The dragon came up behind him without warning and rested a taloned forefoot on his shoulder. “Give her a break,” Birkwelch had said. “She has to sleep sometime.”
* * *
Barney could see only darkness out the castle window. He was, he suspected, up past his bedtime. He wondered if any of the monsters were going to come in and tuck him in and turn off the light. Carol was already asleep on one of the three beds the monsters had given them. Jamie sat on the second, morosely replaying their defeat.
“Up the outside wall and in through a window. I can’t believe it. They just climbed — and we didn’t do any booby traps on the window — we didn’t mine the floor underneath — nothin’. That’s what we did. Nothin’. We were stupid!”
“I thought we did pretty good,” Barney said.
Jamie flung himself backward and lay staring up at the ceiling. “We lost. It doesn’t matter how good you do if you still lose.”
Barney frowned. “But they didn’t want to hurt us.”
“Yeah. And that makes it worse.” Jamie propped himself up on one elbow. “We should have been able to cream them.”
“I’m glad we got caught,” Barney said.
“Traitor.”
“I am.” He stuck out his lip and fro
wned at his big brother. “Ergrawll was really nice, even though we hit her on the head and tied her up. And the food was good.”
“Listen, butthead. They’re all monsters, and they swiped us from home.”
Barney thought about that. “I know. But Mom is here now. She’ll come get us.”
Jamie sat up and stared at his brother. “Mom’s here? You mean here, in the castle? Did you see her?”
“No. Not in the castle. Just... here.” He closed his eyes. When he thought very hard, he could feel her presence — but from far away. “Wherever this place is.”

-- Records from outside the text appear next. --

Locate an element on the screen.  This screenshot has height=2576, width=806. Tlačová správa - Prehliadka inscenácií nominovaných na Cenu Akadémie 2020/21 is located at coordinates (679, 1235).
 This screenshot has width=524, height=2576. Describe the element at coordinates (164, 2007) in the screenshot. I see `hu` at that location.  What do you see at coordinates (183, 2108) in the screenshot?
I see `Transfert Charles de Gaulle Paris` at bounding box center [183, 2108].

“Oh, great.” Jamie flopped on his back again. “More invisible mystery stuff.”
Barney thought of something interesting. “Ergrawll said she and the rest of the monsters would have caught us with magic — but they were too tired from bringing us here.”
“I’ll bet. Monsters always tell stuff like that to little kids. That’s cause only little kids are dumb enough to believe ‘em.”
“Nuh-uh!” Barney swung around and sat on the side of his bed with his feet hanging over the edge. “I didn’t believe her. So I made her show me. She really can do magic.”
“What’d she do — pull a penny from your ear?”
“Nah. That’s not real magic. She did real magic.”
“Sure she did.”
“She did. She made me some candy.”
Jamie snorted. “I’ll bet. She didn’t make me any.”
“It was chocolate. It was so-o-o-o good—”
“Prove it.” Jamie sat up. “Give me some.”
Barney smiled. “I ate it all.”
“No you didn’t. You’re just lying.”
“It was really good.”
“Liar! Liar, liar, pants on fire!” Jamie yelled.
The door to the room opened and Ergrawll stalked in. “That will be enough of that. Why is the light still on? Why are you children still awake? I want you to go to sleep right now.”